Yeah, they'll know. Shell the pea and then cut it in half.


----------



## platies pwn (Nov 29, 2010)

fishtales said:


> woke up this morning expecting him to be dead, but he's swimming fine. i can see in him though that he is pretty stressed out. i didnt feed him any peas or anything hoping he can man it out and so far so good. i will monitor him closely when i go to feed my fish tonight and make sure he doesnt over eat.
> 
> which leads me a question...i always try to have about 5 or so fish in my tank and almost all my fish i had lost was due to swim bladder. so that means im over feeding? but they eat all the food in a sufficant time. takes about 4-5mins for everything to be gone with 5 fish total. (and idk if u could see but i have 2 rather larger goldfish in there) what to do?


They don't get the disease from eating too much.They get it from swallowing too much air for its body to handle.That's why I said to make sure the food is fully submerged in water.


----------



## Ladayen (Jun 20, 2011)

5 goldfish is way way too miuch for a 29g tank. Especially with ones like the comet. Even a "small" fantail will grow to the size of your fist and about 6" long. The comet can grow over a foot long.

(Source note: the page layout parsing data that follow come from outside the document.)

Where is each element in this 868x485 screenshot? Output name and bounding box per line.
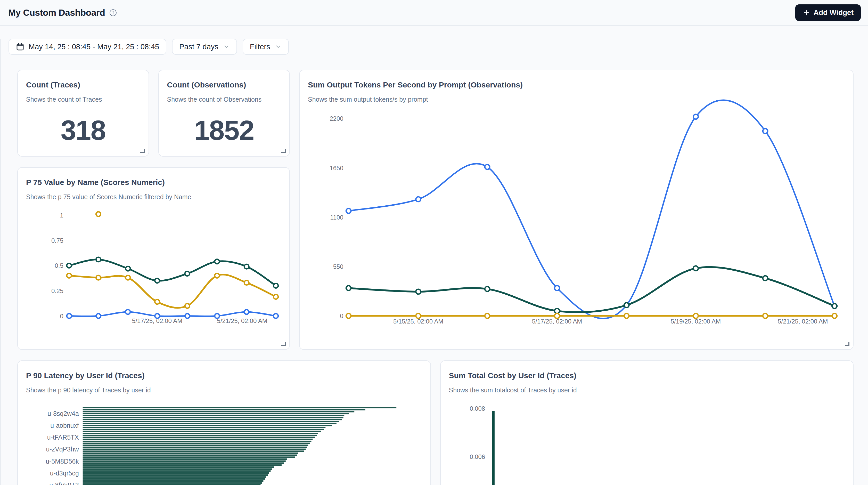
chevron-down-icon: [223, 43, 230, 50]
svg-text:5/19/25, 02:00 AM: 5/19/25, 02:00 AM: [671, 318, 721, 325]
svg-text:5/17/25, 02:00 AM: 5/17/25, 02:00 AM: [532, 318, 582, 325]
time-range-preset-label: Past 7 days: [179, 42, 218, 51]
resize-corner-icon[interactable]: [281, 342, 286, 346]
sum-output-tokens-line-chart[interactable]: 22001650110055005/15/25, 02:00 AM5/17/25…: [300, 70, 853, 349]
widget-grid: Count (Traces) Shows the count of Traces…: [17, 70, 854, 485]
svg-text:0.25: 0.25: [51, 287, 63, 294]
svg-text:1100: 1100: [330, 214, 343, 221]
filters-label: Filters: [250, 42, 270, 51]
svg-text:u-zVqP3hw: u-zVqP3hw: [46, 446, 79, 453]
svg-text:u-8sq2w4a: u-8sq2w4a: [48, 410, 79, 417]
svg-text:u-5M8D56k: u-5M8D56k: [45, 458, 79, 465]
widget-subtitle: Shows the count of Traces: [26, 95, 140, 103]
widget-sum-total-cost: Sum Total Cost by User Id (Traces) Shows…: [440, 360, 854, 485]
svg-text:5/21/25, 02:00 AM: 5/21/25, 02:00 AM: [217, 317, 268, 324]
svg-text:u-aobnuxf: u-aobnuxf: [50, 422, 79, 429]
dashboard-content: May 14, 25 : 08:45 - May 21, 25 : 08:45 …: [0, 39, 868, 485]
calendar-icon: [16, 42, 25, 51]
date-range-label: May 14, 25 : 08:45 - May 21, 25 : 08:45: [29, 42, 159, 51]
widget-title: Count (Observations): [167, 80, 281, 90]
svg-text:0.5: 0.5: [55, 262, 63, 269]
svg-text:0: 0: [60, 313, 63, 320]
widget-title: Count (Traces): [26, 80, 140, 90]
widget-p90-latency: P 90 Latency by User Id (Traces) Shows t…: [17, 360, 431, 485]
svg-text:5/15/25, 02:00 AM: 5/15/25, 02:00 AM: [393, 318, 443, 325]
filters-dropdown[interactable]: Filters: [243, 39, 289, 55]
svg-text:550: 550: [333, 263, 343, 270]
widget-sum-output-tokens: Sum Output Tokens Per Second by Prompt (…: [299, 70, 854, 350]
resize-corner-icon[interactable]: [845, 342, 849, 346]
time-range-preset-select[interactable]: Past 7 days: [172, 39, 237, 55]
date-range-picker[interactable]: May 14, 25 : 08:45 - May 21, 25 : 08:45: [8, 39, 166, 55]
filter-bar: May 14, 25 : 08:45 - May 21, 25 : 08:45 …: [8, 39, 861, 55]
sum-total-cost-bar-chart[interactable]: 0.0080.006: [441, 361, 853, 485]
add-widget-button[interactable]: Add Widget: [795, 4, 861, 21]
svg-text:u-d3qr5cg: u-d3qr5cg: [50, 469, 79, 477]
svg-text:u-8fVa9T3: u-8fVa9T3: [50, 481, 79, 485]
page-header: My Custom Dashboard Add Widget: [0, 0, 868, 26]
svg-text:0.006: 0.006: [470, 453, 485, 460]
p90-latency-bar-chart[interactable]: u-8sq2w4au-aobnuxfu-tFAR5TXu-zVqP3hwu-5M…: [18, 361, 430, 485]
chevron-down-icon: [275, 43, 282, 50]
widget-subtitle: Shows the count of Observations: [167, 95, 281, 103]
info-icon[interactable]: [109, 9, 117, 17]
widget-p75-scores: P 75 Value by Name (Scores Numeric) Show…: [17, 167, 290, 350]
plus-icon: [803, 9, 810, 17]
svg-text:0.75: 0.75: [51, 237, 63, 244]
svg-text:1650: 1650: [330, 164, 343, 172]
svg-text:0: 0: [340, 312, 343, 320]
page-title: My Custom Dashboard: [8, 7, 105, 18]
count-traces-value: 318: [18, 114, 149, 146]
svg-text:5/21/25, 02:00 AM: 5/21/25, 02:00 AM: [778, 318, 828, 325]
svg-text:1: 1: [60, 212, 63, 219]
resize-corner-icon[interactable]: [140, 149, 145, 153]
widget-count-traces: Count (Traces) Shows the count of Traces…: [17, 70, 149, 157]
p75-scores-line-chart[interactable]: 10.750.50.2505/17/25, 02:00 AM5/21/25, 0…: [18, 168, 289, 349]
widget-count-observations: Count (Observations) Shows the count of …: [158, 70, 290, 157]
add-widget-label: Add Widget: [814, 8, 854, 17]
svg-text:2200: 2200: [330, 115, 343, 122]
count-observations-value: 1852: [159, 114, 289, 146]
svg-text:u-tFAR5TX: u-tFAR5TX: [47, 434, 79, 441]
svg-text:0.008: 0.008: [470, 405, 485, 412]
resize-corner-icon[interactable]: [281, 149, 286, 153]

Goldfish will live in excess of 20 years if properly cared for. If you care about thier well being I would strongly encourage you to find better homes for them.


----------



## wannalearn (Oct 2, 2011)

most defenatley to much fish for that size tank..research each fishes needs and you will see what we mean.. overcrowding may very well be some of your problem(stress)


----------



## fishtales (Mar 27, 2011)

my lfs said inch per gallon so if the fish is 5" long it needs 5 gal. goin off of what they said considering they been in business for 35 years. i dont have a ruler but my guess is a total of about 13-14 between the 5 i have now. so for that part i should be fine. i would eventually get a bigger tank if they were to grow. what i dont get is i see a lot of ppl's tank here that has a bunch of fish in their tanks and look overcrowded. 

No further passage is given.